28.02.2025 Углегорский городской прокурор, действуя в интересах неопределенного круга лиц, обратился в Углегорский городской суд с административным исковым заявлением к администрации Углегорского муниципального округа о признании незаконным бездействия в связи с непринятием мер по обеспечению безопасности персональных данных, необходимых для обеспечения защиты персональных данных, предусмотренных Составом и содержанием организационных и технических мер по обеспечению безопасности персональных данных при их обработке в информационных системах персональных данных, утвержденных приказом ФСТЭК России от 18.02.2013 №21; возложении обязанности в течение трех месяцев со дня вступления решения суда в законную силу принять меры по обеспечению безопасности персональных данных путем: определения лиц, которым разрешены действия по внесению изменений в конфигурацию информационной системы и системы защиты персональных данных, определения событий безопасности, подлежащих регистрации и сроков их хранения; определения состава и содержания информации о событиях безопасности; осуществления сбора, записи и хранения информации о событиях безопасности в течение установленного времени хранения, их защите, в вышеуказанном порядке.

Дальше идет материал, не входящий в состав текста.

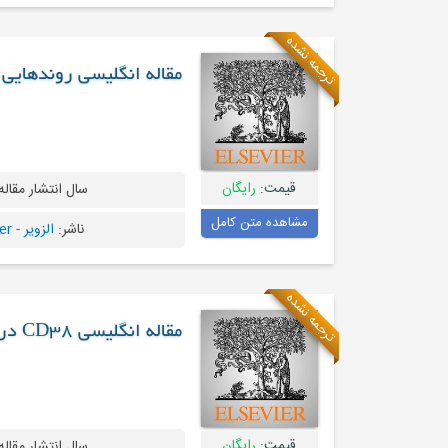
ترجمه نشده
مقاله انگلیسی روندهایی د
قیمت:
رایگان
سال انتشار مقاله
مشاهده متن کامل
ناشر:
الزویر - Elsevier
ترجمه نشده
مقاله انگلیسی CD38 در سرطان های پیشرفته پروستات
قیمت:
رایگان
سال انتشار مقاله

В обоснование заявленных требований указано, что Углегорской городской прокуратурой проведена проверка в сфере исполнения организациями, осуществляющими деятельность в сфере информационной безопасности, в ходе которой установлено, что отдел кадров администрации Углегорского муниципального округа использует программные комплексы 1-С, Свод-Смарт и Смета-Смарт, расположенные на серверах администрации Углегорского муниципального округа, в том числе в целях обработки персональных данных. Несмотря на то, что в администрации Углегорского муниципального округа определен 3 уровень защищенности персональных данных, мероприятия согласно требованиям пункта 8 приказа ФСТЭК России от 18.02.2013 №21, в том числе: по определению событий безопасности, подлежащих регистрации и сроков их хранения; состава и содержания информации о событиях безопасности; сбору, записи и хранению информации о событиях безопасности в течение установленного времени хранения; защите информации о событиях безопасности, не проведены; не реализуются мероприятия по определению лиц, которым разрешены действия по внесению изменений в конфигурацию информационной системы и системы защиты персональных данных. Указанные обстоятельства влекут нарушение требований федерального законодательства в указанной сфере, создают угрозу возможного неправомерного использования сведений, в том числе в неправомерных целях. На основании выявленных нарушений главе Углегорского муниципального округа 26.09.2024 внесено представление, однако, по настоящее время вышеуказанные мероприятия не реализовываются. В нарушение части 1 статьи 24 Федерального закона «О прокуратуре Российской Федерации» требования прокурора не исполнены. Принимая во внимание, что обработка персональных данных осуществляется в отношении неопределенного круга лиц, у прокурора имеются полномочия по инициированию их судебной защиты.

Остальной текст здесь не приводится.